Souryavong v. Lackawanna County
159 F. Supp. 3d 514
M.D. Penn.2016Background
- Consolidated FLSA/wage cases by three deputy sheriffs against Lackawanna County and the union; jury found County liable under the FLSA for violations within the two‑year limitations period and awarded modest damages to each plaintiff.
- Pretrial: partial summary judgment awarded to plaintiffs for claims within two‑year FLSA period; willfulness and equitable tolling remained disputed.
- After trial plaintiffs moved for: liquidated damages; pre‑judgment interest; attorney fees and costs; to strike County’s Rule 68 offers; and to obtain defense counsel’s billing records.
- County submitted unaccepted Rule 68 offers that exceeded the amounts the plaintiffs recovered at trial.
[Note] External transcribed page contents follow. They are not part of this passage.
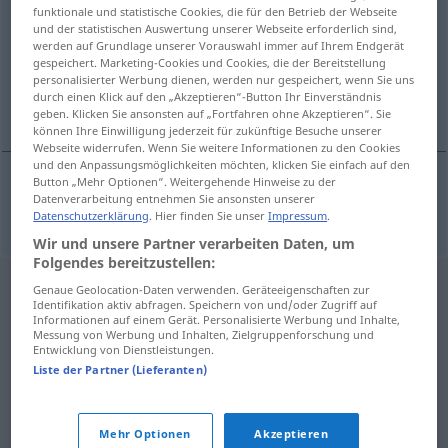
funktionale und statistische Cookies, die für den Betrieb der Webseite
und der statistischen Auswertung unserer Webseite erforderlich sind,
Übersicht aller Übersetzungen
werden auf Grundlage unserer Vorauswahl immer auf Ihrem Endgerät
(Für mehr Details die Übersetzung anklicken/antippen)
gespeichert. Marketing-Cookies und Cookies, die der Bereitstellung
personalisierter Werbung dienen, werden nur gespeichert, wenn Sie uns
durch einen Klick auf den „Akzeptieren“-Button Ihr Einverständnis
Iltis
geben. Klicken Sie ansonsten auf „Fortfahren ohne Akzeptieren“. Sie
können Ihre Einwilligung jederzeit für zukünftige Besuche unserer
Webseite widerrufen. Wenn Sie weitere Informationen zu den Cookies
und den Anpassungsmöglichkeiten möchten, klicken Sie einfach auf den
Button „Mehr Optionen“. Weitergehende Hinweise zu der
Datenverarbeitung entnehmen Sie ansonsten unserer
Iltis
tchor
Datenschutzerklärung
. Hier finden Sie unser
Impressum
.
Wir und unsere Partner verarbeiten Daten, um
Folgendes bereitzustellen:
Genaue Geolocation-Daten verwenden. Geräteeigenschaften zur
Identifikation aktiv abfragen. Speichern von und/oder Zugriff auf
Informationen auf einem Gerät. Personalisierte Werbung und Inhalte,
Messung von Werbung und Inhalten, Zielgruppenforschung und
Entwicklung von Dienstleistungen.
Liste der Partner (Lieferanten)
Mehr Optionen
Akzeptieren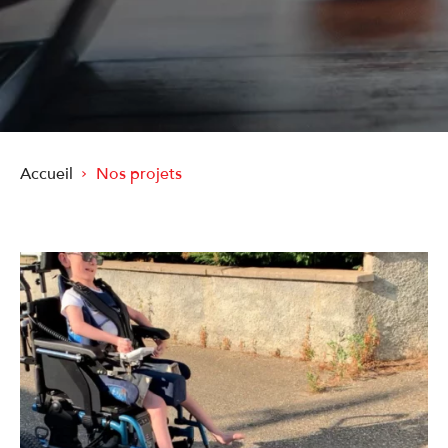
Accueil
Nos projets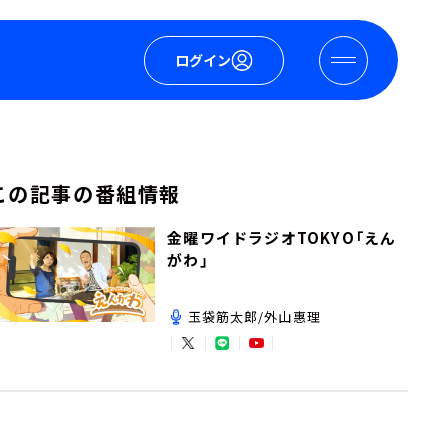
ログイン
この記事の番組情報
金曜ワイドラジオTOKYO「えん
がわ」
玉袋筋太郎/外山惠理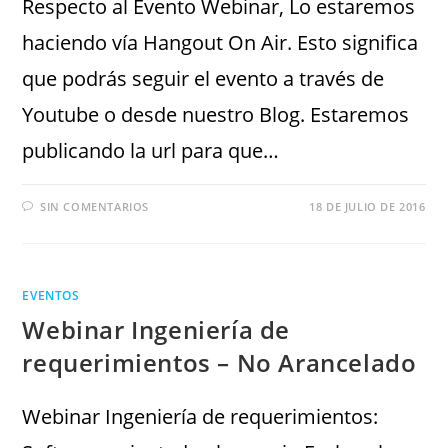
Respecto al Evento Webinar, Lo estaremos
haciendo vía Hangout On Air. Esto significa
que podrás seguir el evento a través de
Youtube o desde nuestro Blog. Estaremos
publicando la url para que…
SIN COMENTARIOS
18 DE JULIO DE 2016
EVENTOS
Webinar Ingeniería de
requerimientos – No Arancelado
Webinar Ingeniería de requerimientos: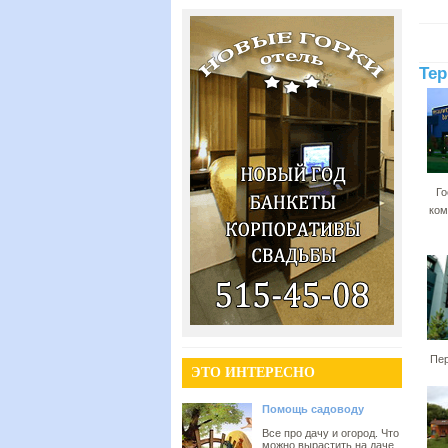
Тер
Го
ком
Пер
ЭТО ИНТЕРЕСНО
Помощь садоводу
Все про дачу и огород. Что
можно вырастить на даче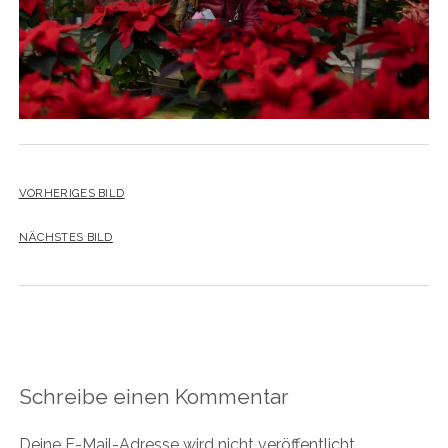
VORHERIGES BILD
NÄCHSTES BILD
Schreibe einen Kommentar
Deine E-Mail-Adresse wird nicht veröffentlicht.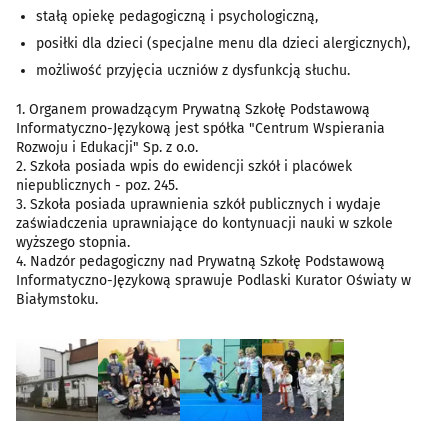
stałą opiekę pedagogiczną i psychologiczną,
posiłki dla dzieci (specjalne menu dla dzieci alergicznych),
możliwość przyjęcia uczniów z dysfunkcją słuchu.
1. Organem prowadzącym Prywatną Szkołę Podstawową
Informatyczno-Językową jest spółka "Centrum Wspierania
Rozwoju i Edukacji" Sp. z o.o.
2. Szkoła posiada wpis do ewidencji szkół i placówek
niepublicznych - poz. 245.
3. Szkoła posiada uprawnienia szkół publicznych i wydaje
zaświadczenia uprawniające do kontynuacji nauki w szkole
wyższego stopnia.
4. Nadzór pedagogiczny nad Prywatną Szkołę Podstawową
Informatyczno-Językową sprawuje Podlaski Kurator Oświaty w
Białymstoku.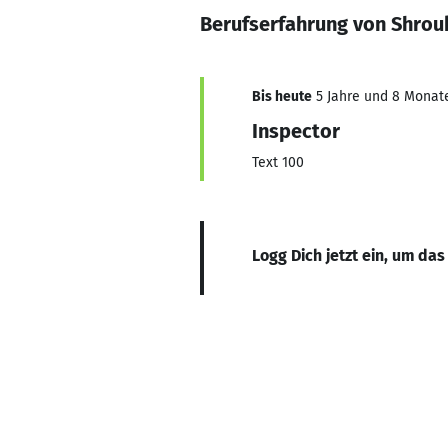
Berufserfahrung von Shrou
Bis heute
5 Jahre und 8 Monate,
Inspector
Text 100
Logg Dich jetzt ein, um das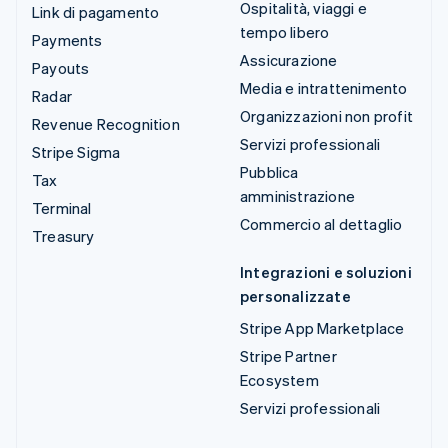
Ospitalità, viaggi e
Link di pagamento
tempo libero
Payments
Assicurazione
Payouts
Media e intrattenimento
Radar
Organizzazioni non profit
Revenue Recognition
Servizi professionali
Stripe Sigma
Pubblica
Tax
amministrazione
Terminal
Commercio al dettaglio
Treasury
Integrazioni e soluzioni
personalizzate
Stripe App Marketplace
Stripe Partner
Ecosystem
Servizi professionali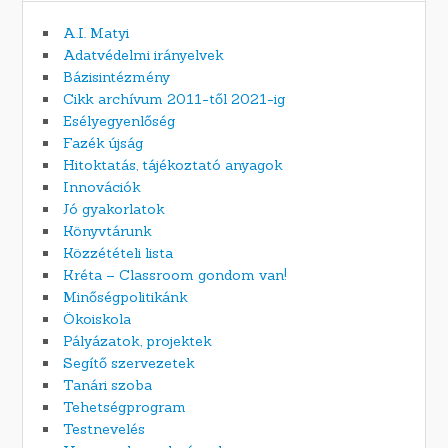
A.I. Matyi
Adatvédelmi irányelvek
Bázisintézmény
Cikk archívum 2011-től 2021-ig
Esélyegyenlőség
Fazék újság
Hitoktatás, tájékoztató anyagok
Innovációk
Jó gyakorlatok
Könyvtárunk
Közzétételi lista
Kréta – Classroom gondom van!
Minőségpolitikánk
Ökoiskola
Pályázatok, projektek
Segítő szervezetek
Tanári szoba
Tehetségprogram
Testnevelés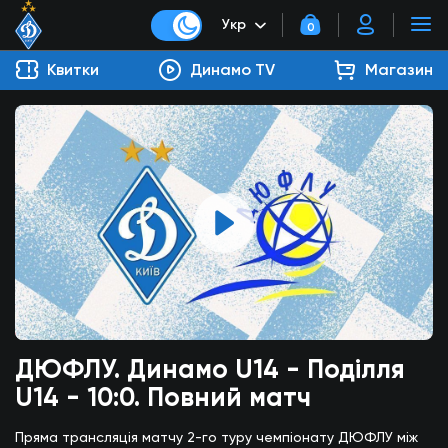
Укр
0
Квитки
Динамо TV
Магазин
ДЮФЛУ. Динамо U14 - Поділля
U14 - 10:0. Повний матч
Пряма трансляція матчу 2-го туру чемпіонату ДЮФЛУ між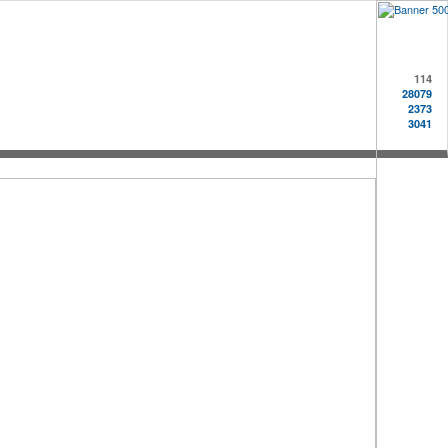
114
28079
2373
3041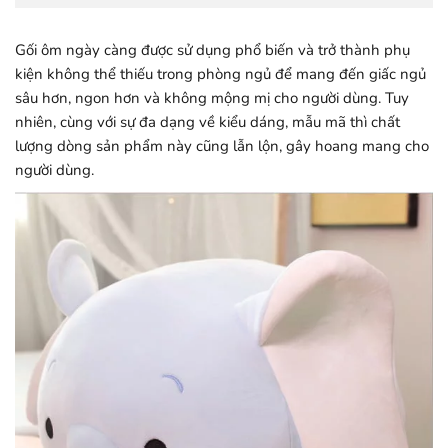
Gối ôm ngày càng được sử dụng phổ biến và trở thành phụ
kiện không thể thiếu trong phòng ngủ để mang đến giấc ngủ
sâu hơn, ngon hơn và không mộng mị cho người dùng. Tuy
nhiên, cùng với sự đa dạng về kiểu dáng, mẫu mã thì chất
lượng dòng sản phẩm này cũng lẫn lộn, gây hoang mang cho
người dùng.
- The court conducted a fee hearing and performed a detailed line‑by‑line review of plaintiffs’ time records.
Issues
| Issue | Plaintiff's Argument | Defendant's Argument | Held |
|---|---|---|---|
| Liquidated damages under the FLSA | Plaintiffs seek mandatory liquidated damages for unpaid overtime; county’s asserted lack of knowledge insufficient to show good faith | County claims it acted in good faith and had objectively reasonable grounds (computer/aggregation error) | Granted: county failed to show it took affirmative steps to ascertain FLSA compliance, so liquidated damages awarded |
| Validity/use of defendant’s unaccepted Rule 68 offers | Plaintiffs moved to strike the offers as irrelevant or invalid | County submitted offers for consideration in awarding costs and fees | Denied: Rule 68 offers are relevant to allocation of costs and to reasonableness/reduction of attorney fees in FLSA fee petitions |
| Pre‑judgment interest vs. liquidated damages | Plaintiffs requested pre‑judgment interest on wages | County: plaintiffs cannot have both interest and liquidated damages under FLSA | Denied: plaintiffs may not recover both; liquidated damages control (Brooklyn Savings rule) |
| Attorney fees and costs (amount and supporting records) | Plaintiffs sought ~$166k in fees plus costs and moved for defense billing records | County challenged rates, hours, vagueness, and sought denial of post‑offer costs; opposed producing defense billing | Partly granted: lodestar reduced (lead counsel rate set at $250/hr), numerous hour deductions for vagueness/duplication/limited success; awarded $54,250 in attorney fees (plus $4,250 for fee petition work) and $1,602.85 costs; motion for defense billing denied |
Key Cases Cited
- Martin v. Cooper Elec. Supply Co., 940 F.2d 896 (3d Cir. 1991) (employer must take affirmative steps to ascertain FLSA requirements to show good faith).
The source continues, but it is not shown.